Brief:
Only the lines from the one containing "Detailné sety" through the end of the entries are to be copied, exactly and without pictures, please.

(Stored data entries)
::::

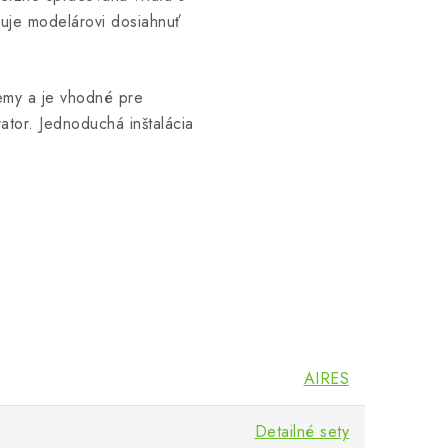
ňuje modelárovi dosiahnuť
demy a je vhodné pre
ator. Jednoduchá inštalácia
AIRES
Detailné sety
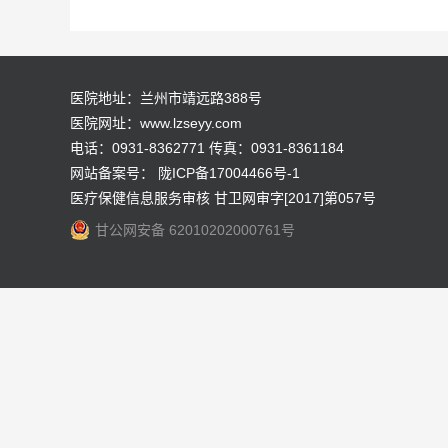
医院地址：兰州市靖远路388号
医院网址：www.lzseyy.com
电话：0931-8362771 传真：0931-8361184
网站备案号：
陇ICP备17004466号-1
医疗保健信息服务审核 甘卫网审字[2017]第057号
甘公网安备 62010202000761号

::::

Task solution:
Detailné sety
医院地址：兰州市靖远路388号
医院网址：www.lzseyy.com
电话：0931-8362771 传真：0931-8361184
网站备案号：
陇ICP备17004466号-1
医疗保健信息服务审核 甘卫网审字[2017]第057号
甘公网安备 62010202000761号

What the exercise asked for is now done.